Although there will be some meaty hardware and systems news in high performance computing over the course of 2016, this will be the year that programming models for HPC systems take center stage, especially as large supercomputing sites prepare for their first waves of pre-exascale machines. We have covered what is happening with OpenMP, PGAS, and other programming challenges ahead for such systems, and checked in with the OpenACC team to understand what lies ahead for the year.
OpenACC allows parallel programming for both GPUs and CPUs on a single version of the source code. It is currently in version 2.5, and will remain so for most of the year, but 3.0 does offer some noteworthy additions, including a feature called “Deep Copy” which will help centers tackle the problems presented by hierarchical data structures and various levels of the memory hierarchy.
As PGI’s Michael Wolfe (now part of Nvidia) explains to The Next Platform, “HPC applications aren’t just working with arrays of floats and doubles, they have a more intricate and hierarchical data structure. There can be an array of structures, each of which has subarrays that are dynamically allocated and some of those have their own dynamic subarrays—there is a lot of complexity there and also in the memory hierarchy with system, graphics, and other memory.” Much of the work there has been done with allowing the system to move data between system memory and high bandwidth memory, but there is still quite a bit left to be done—something Wolfe and team hope to tackle with features like Deep Copy.
“What we are trying to do is move the complexity into the language and the runtime as opposed to the application,” Wolfe explains. One of the most prominent examples of the challenges created by complex data structures and the memory hierarchy can be found in a weather code like a massive FORTRAN-based package at MeteoSwiss. In this case, they wanted to use a Kepler generation GPU, but had to copy the data to process on the device, which exposed the complicated nest of arrays with subarrays, attached to more subarrays. Wolfe and team are working on this code as a reference for how Deep Copy might work on similar HPC codes, making GPU acceleration easier for developers while getting the benefits of the deep memory hierarchy.

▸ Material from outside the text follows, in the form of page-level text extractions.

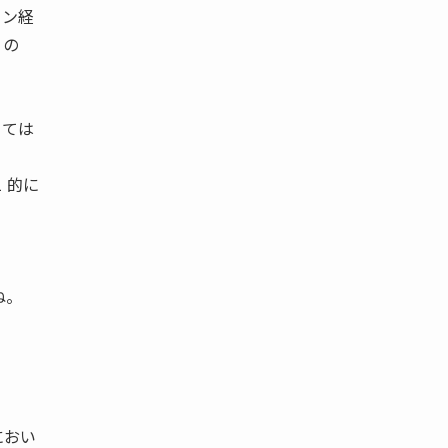
ソン経
 の
くては
 的に
ね。
におい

The above code example is just one, this issue is cropping up with more frequency, especially as applications are being written beyond the simple array variables and data types. Wolfe says that Oak Ridge National Lab and other centers are hitting this issue as they write their applications in a more modern style but then have to wonder if they need to revert back to an older style of coding versus have a programing model that can handle this new style. OpenACC hackathons are also revealing this as a challenge as users try to port their sophisticated codes, which is spurring effort toward new capabilities in OpenACC 3.0.

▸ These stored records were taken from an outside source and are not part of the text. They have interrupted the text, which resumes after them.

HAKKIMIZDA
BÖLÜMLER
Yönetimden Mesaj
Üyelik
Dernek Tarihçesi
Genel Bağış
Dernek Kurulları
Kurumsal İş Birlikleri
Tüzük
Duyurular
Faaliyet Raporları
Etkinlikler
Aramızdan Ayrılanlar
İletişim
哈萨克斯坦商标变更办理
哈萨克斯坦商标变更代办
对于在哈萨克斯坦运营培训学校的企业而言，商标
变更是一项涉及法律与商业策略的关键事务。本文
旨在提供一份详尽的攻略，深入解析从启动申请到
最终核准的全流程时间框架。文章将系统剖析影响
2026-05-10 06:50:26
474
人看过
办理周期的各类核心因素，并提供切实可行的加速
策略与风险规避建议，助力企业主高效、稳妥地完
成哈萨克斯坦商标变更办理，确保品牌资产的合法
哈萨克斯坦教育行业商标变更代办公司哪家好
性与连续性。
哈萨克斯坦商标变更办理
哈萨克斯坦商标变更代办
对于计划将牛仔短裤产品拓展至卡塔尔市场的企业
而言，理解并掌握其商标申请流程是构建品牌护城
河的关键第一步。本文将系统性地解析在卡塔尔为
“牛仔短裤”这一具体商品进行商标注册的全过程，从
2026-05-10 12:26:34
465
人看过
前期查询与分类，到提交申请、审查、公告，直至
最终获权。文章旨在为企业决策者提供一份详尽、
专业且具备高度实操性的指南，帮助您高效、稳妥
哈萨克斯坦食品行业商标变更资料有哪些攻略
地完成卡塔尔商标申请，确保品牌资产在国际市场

The OpenACC team expects that version 3.0 will roll out by the end of the year, preferably in time for the annual Supercomputing Conference (SC16) in November. A technical report will be issued in the next two week in time for the GPU Technology Conference (we will be on hand for this event, as well as the companion OpenPower Summit).

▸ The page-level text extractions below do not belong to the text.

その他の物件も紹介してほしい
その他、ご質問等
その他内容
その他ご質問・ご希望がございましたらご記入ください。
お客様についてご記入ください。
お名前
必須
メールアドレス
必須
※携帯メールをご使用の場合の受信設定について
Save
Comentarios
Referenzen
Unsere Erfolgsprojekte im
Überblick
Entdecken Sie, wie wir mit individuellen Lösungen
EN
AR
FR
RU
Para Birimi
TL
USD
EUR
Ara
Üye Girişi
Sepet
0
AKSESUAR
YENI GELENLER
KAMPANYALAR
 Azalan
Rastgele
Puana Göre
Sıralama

OpenACC has been growing rapidly and encompasses a number of scientific computing applications. “We are succeeding because of the developer-driven approach of our members, through events like Hackathons, and due to the increasing adoption of GPU computing as evidenced in the most recent Top 500 list. OpenACC is the only directives-based programming model for accelerators, such as NVIDIA GPUs, with multiple production implementations,” said Duncan Poole, OpenACC President. “OpenACC compilers and tools are an essential part of the basic tool chest for parallel programming, and are delivering performance portability across accelerators and CPUs today.”